• Available data:
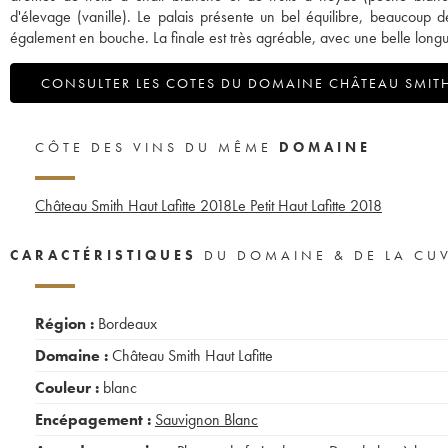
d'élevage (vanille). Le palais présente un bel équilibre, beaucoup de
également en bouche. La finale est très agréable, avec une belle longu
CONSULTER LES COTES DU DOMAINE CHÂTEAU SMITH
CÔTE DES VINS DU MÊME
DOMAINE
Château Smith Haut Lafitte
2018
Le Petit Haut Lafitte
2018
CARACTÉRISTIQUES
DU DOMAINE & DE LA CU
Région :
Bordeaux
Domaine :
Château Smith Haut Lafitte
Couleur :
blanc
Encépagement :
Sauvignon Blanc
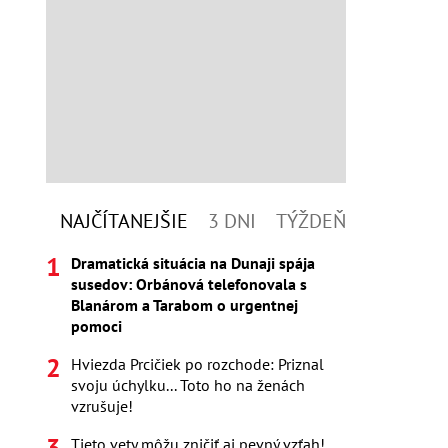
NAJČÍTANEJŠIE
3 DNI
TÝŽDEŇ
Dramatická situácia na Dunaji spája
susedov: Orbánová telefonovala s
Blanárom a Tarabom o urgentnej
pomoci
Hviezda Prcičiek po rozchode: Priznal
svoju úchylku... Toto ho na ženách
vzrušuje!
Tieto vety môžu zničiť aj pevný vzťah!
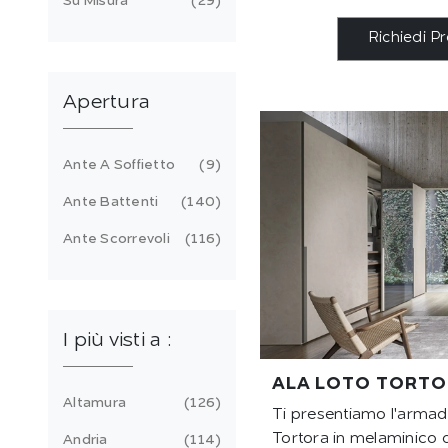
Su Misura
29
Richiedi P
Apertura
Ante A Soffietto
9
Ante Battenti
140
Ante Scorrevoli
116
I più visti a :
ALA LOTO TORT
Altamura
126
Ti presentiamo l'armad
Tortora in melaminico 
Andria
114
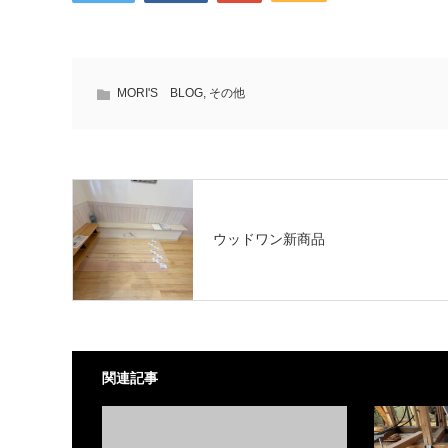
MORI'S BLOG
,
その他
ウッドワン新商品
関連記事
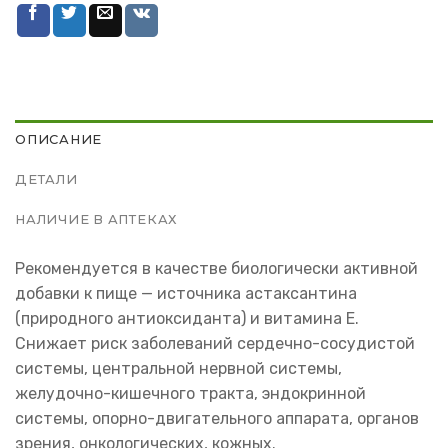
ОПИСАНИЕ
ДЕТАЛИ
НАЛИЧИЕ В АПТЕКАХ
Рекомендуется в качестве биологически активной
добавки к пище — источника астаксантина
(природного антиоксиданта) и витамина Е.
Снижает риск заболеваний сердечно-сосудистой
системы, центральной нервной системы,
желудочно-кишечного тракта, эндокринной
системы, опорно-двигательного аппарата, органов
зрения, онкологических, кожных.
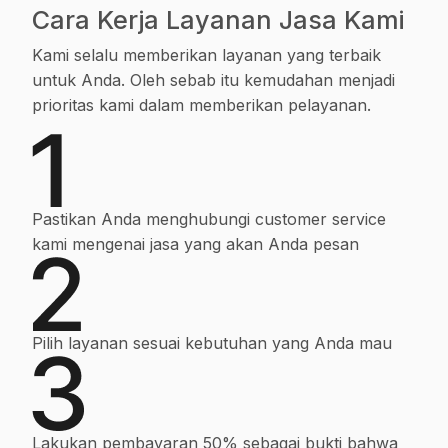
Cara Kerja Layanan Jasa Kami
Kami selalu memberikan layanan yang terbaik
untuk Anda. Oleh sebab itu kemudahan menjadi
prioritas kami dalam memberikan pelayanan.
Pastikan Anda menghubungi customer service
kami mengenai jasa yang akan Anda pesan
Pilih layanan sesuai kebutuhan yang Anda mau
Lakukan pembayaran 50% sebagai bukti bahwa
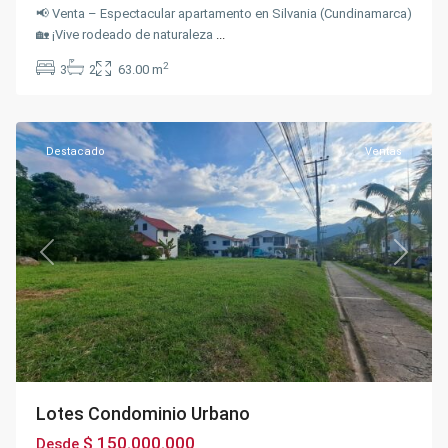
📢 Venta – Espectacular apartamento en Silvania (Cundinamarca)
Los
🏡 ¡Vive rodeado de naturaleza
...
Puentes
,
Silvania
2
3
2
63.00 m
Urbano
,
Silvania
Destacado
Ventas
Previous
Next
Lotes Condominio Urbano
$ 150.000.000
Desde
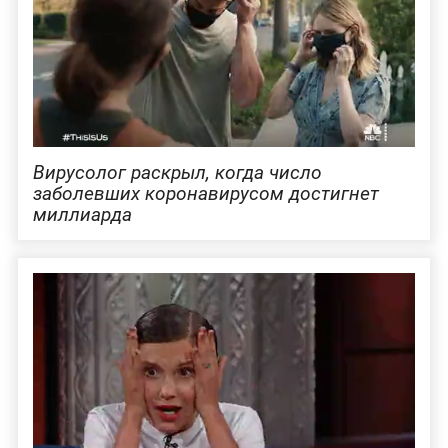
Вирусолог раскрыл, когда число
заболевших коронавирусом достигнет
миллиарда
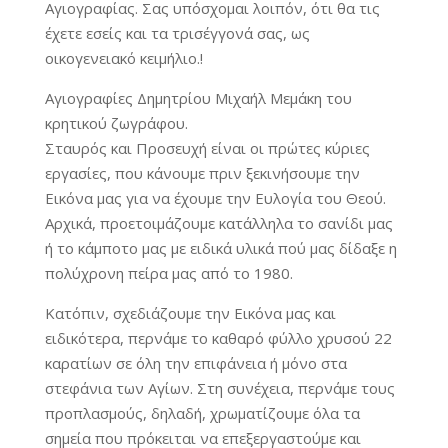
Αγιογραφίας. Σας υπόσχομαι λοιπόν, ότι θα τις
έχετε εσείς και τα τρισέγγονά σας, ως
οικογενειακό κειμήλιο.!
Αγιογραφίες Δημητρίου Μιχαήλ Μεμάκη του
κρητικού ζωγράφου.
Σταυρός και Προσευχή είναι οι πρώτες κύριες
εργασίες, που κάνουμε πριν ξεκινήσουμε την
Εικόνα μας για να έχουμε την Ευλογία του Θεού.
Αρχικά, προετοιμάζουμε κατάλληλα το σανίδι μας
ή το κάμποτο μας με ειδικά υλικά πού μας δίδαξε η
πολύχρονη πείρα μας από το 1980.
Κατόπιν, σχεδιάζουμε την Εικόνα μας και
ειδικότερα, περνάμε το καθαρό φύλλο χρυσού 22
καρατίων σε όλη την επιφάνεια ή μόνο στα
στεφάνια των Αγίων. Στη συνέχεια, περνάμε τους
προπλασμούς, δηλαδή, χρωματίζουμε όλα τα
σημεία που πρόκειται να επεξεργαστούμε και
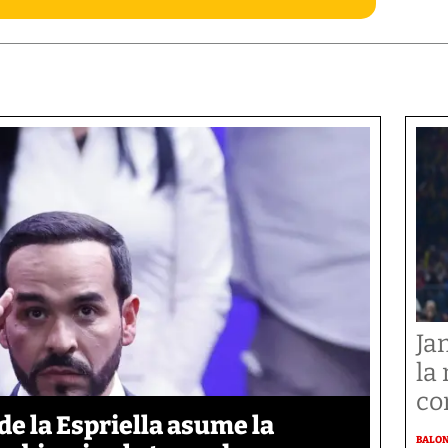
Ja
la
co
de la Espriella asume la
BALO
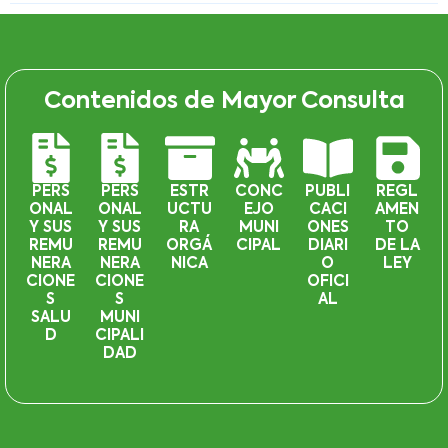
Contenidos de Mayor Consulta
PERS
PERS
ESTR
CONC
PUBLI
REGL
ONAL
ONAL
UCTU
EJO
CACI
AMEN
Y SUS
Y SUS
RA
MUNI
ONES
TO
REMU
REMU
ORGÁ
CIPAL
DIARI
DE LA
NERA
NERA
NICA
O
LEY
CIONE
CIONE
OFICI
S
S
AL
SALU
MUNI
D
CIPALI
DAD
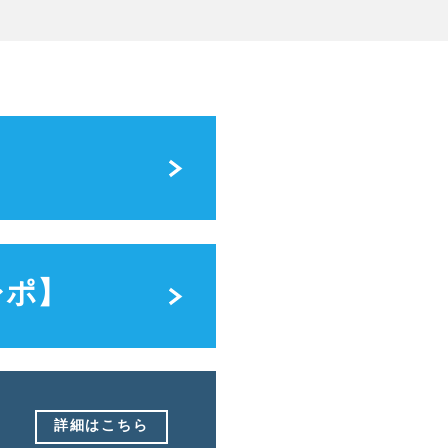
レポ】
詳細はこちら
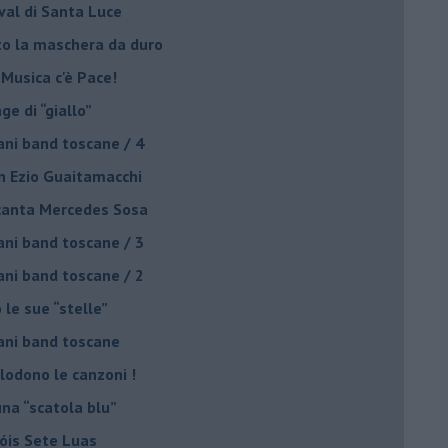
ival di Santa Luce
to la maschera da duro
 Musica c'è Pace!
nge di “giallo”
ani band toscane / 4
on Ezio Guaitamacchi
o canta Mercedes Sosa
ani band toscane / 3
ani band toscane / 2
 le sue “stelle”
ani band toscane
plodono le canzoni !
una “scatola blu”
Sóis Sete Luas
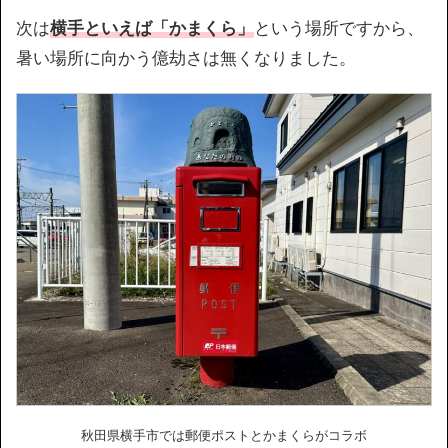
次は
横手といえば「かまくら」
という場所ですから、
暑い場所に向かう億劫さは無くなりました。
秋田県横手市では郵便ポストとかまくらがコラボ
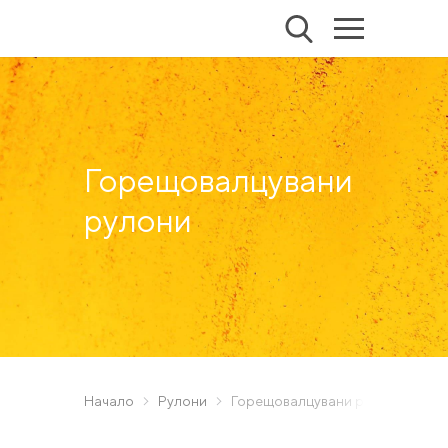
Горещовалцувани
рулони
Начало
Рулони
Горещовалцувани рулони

• Exercise description: What's needed is an exact copy of every entry, free of pictures.

• Answer space:
d'élevage (vanille). Le palais présente un bel équilibre, beaucoup de
également en bouche. La finale est très agréable, avec une belle longu
CONSULTER LES COTES DU DOMAINE CHÂTEAU SMITH
CÔTE DES VINS DU MÊME
DOMAINE
Château Smith Haut Lafitte
2018
Le Petit Haut Lafitte
2018
CARACTÉRISTIQUES
DU DOMAINE & DE LA CU
Région :
Bordeaux
Domaine :
Château Smith Haut Lafitte
Couleur :
blanc
Encépagement :
Sauvignon Blanc
NAJČÍTANEJŠIE
3 DNI
TÝŽDEŇ
Dramatická situácia na Dunaji spája
susedov: Orbánová telefonovala s
Blanárom a Tarabom o urgentnej
pomoci
Hviezda Prcičiek po rozchode: Priznal
svoju úchylku... Toto ho na ženách
vzrušuje!
Tieto vety môžu zničiť aj pevný vzťah!
Su Misura
29
Richiedi P
Apertura
Ante A Soffietto
9
Ante Battenti
140
Ante Scorrevoli
116
I più visti a :
ALA LOTO TORT
Altamura
126
Ti presentiamo l'armad
Tortora in melaminico 
Andria
114
MORI'S BLOG
,
その他
ウッドワン新商品
関連記事
ОПИСАНИЕ
ДЕТАЛИ
НАЛИЧИЕ В АПТЕКАХ
Рекомендуется в качестве биологически активной
добавки к пище — источника астаксантина
(природного антиоксиданта) и витамина Е.
Снижает риск заболеваний сердечно-сосудистой
системы, центральной нервной системы,
желудочно-кишечного тракта, эндокринной
системы, опорно-двигательного аппарата, органов
зрения, онкологических, кожных.
Cara Kerja Layanan Jasa Kami
Kami selalu memberikan layanan yang terbaik
untuk Anda. Oleh sebab itu kemudahan menjadi
prioritas kami dalam memberikan pelayanan.
Pastikan Anda menghubungi customer service
kami mengenai jasa yang akan Anda pesan
Pilih layanan sesuai kebutuhan yang Anda mau
Lakukan pembayaran 50% sebagai bukti bahwa
📢 Venta – Espectacular apartamento en Silvania (Cundinamarca)
Los
🏡 ¡Vive rodeado de naturaleza
...
Puentes
,
Silvania
2
3
2
63.00 m
Urbano
,
Silvania
Destacado
Ventas
Previous
Next
Lotes Condominio Urbano
$ 150.000.000
Desde
Вирусолог раскрыл, когда число
заболевших коронавирусом достигнет
миллиарда
Αγιογραφίας. Σας υπόσχομαι λοιπόν, ότι θα τις
έχετε εσείς και τα τρισέγγονά σας, ως
οικογενειακό κειμήλιο.!
Αγιογραφίες Δημητρίου Μιχαήλ Μεμάκη του
κρητικού ζωγράφου.
Σταυρός και Προσευχή είναι οι πρώτες κύριες
εργασίες, που κάνουμε πριν ξεκινήσουμε την
Εικόνα μας για να έχουμε την Ευλογία του Θεού.
Αρχικά, προετοιμάζουμε κατάλληλα το σανίδι μας
ή το κάμποτο μας με ειδικά υλικά πού μας δίδαξε η
πολύχρονη πείρα μας από το 1980.
Κατόπιν, σχεδιάζουμε την Εικόνα μας και
ειδικότερα, περνάμε το καθαρό φύλλο χρυσού 22
καρατίων σε όλη την επιφάνεια ή μόνο στα
στεφάνια των Αγίων. Στη συνέχεια, περνάμε τους
προπλασμούς, δηλαδή, χρωματίζουμε όλα τα
σημεία που πρόκειται να επεξεργαστούμε και
Ja
la
co
de la Espriella asume la
BALO
Contenidos de Mayor Consulta
PERS
PERS
ESTR
CONC
PUBLI
REGL
ONAL
ONAL
UCTU
EJO
CACI
AMEN
Y SUS
Y SUS
RA
MUNI
ONES
TO
REMU
REMU
ORGÁ
CIPAL
DIARI
DE LA
NERA
NERA
NICA
O
LEY
CIONE
CIONE
OFICI
S
S
AL
SALU
MUNI
D
CIPALI
DAD
レポ】
詳細はこちら
ival di Santa Luce
to la maschera da duro
 Musica c'è Pace!
nge di “giallo”
ani band toscane / 4
on Ezio Guaitamacchi
o canta Mercedes Sosa
ani band toscane / 3
ani band toscane / 2
 le sue “stelle”
ani band toscane
plodono le canzoni !
una “scatola blu”
Sóis Sete Luas
次は
横手といえば「かまくら」
という場所ですから、
暑い場所に向かう億劫さは無くなりました。
秋田県横手市では郵便ポストとかまくらがコラボ
Горещовалцувани
рулони
Начало
Рулони
Горещовалцувани рулони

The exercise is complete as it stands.